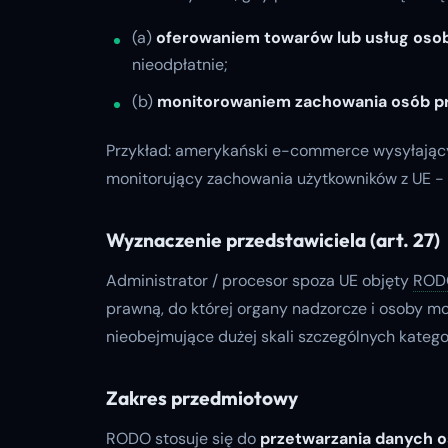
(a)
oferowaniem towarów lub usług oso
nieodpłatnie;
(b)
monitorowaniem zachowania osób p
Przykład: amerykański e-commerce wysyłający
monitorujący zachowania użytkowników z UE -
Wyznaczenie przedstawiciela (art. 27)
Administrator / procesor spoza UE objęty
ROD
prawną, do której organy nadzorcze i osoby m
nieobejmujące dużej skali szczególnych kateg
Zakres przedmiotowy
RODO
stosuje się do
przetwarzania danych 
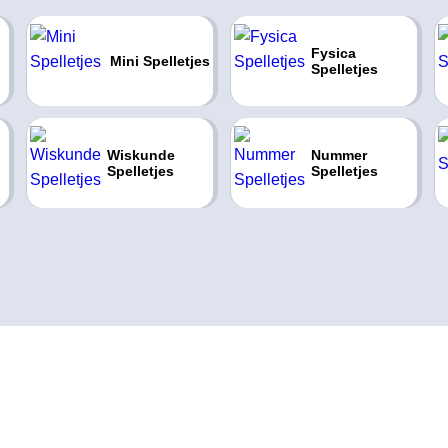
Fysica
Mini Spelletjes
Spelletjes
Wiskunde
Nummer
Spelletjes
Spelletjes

+ + + + + + +

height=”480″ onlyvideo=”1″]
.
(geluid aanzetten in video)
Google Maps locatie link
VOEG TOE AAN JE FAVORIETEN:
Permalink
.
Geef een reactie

+ + + + + + +

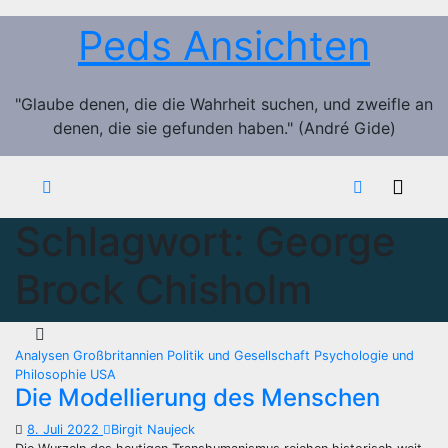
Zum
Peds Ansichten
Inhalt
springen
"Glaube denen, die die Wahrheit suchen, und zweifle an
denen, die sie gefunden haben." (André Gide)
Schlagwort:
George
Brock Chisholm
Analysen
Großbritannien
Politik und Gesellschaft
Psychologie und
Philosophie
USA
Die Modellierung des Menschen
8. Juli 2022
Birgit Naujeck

+ + + + + + +

◆ **Required action**: Above are the lines; repeat exactly the ones from the line containing "Politik und Gesellschaft" down to the line containing "Birgit Naujeck", both inclusive.

◆ **Result**:
Politik und Gesellschaft
Psychologie und
Philosophie
USA
Die Modellierung des Menschen
8. Juli 2022
Birgit Naujeck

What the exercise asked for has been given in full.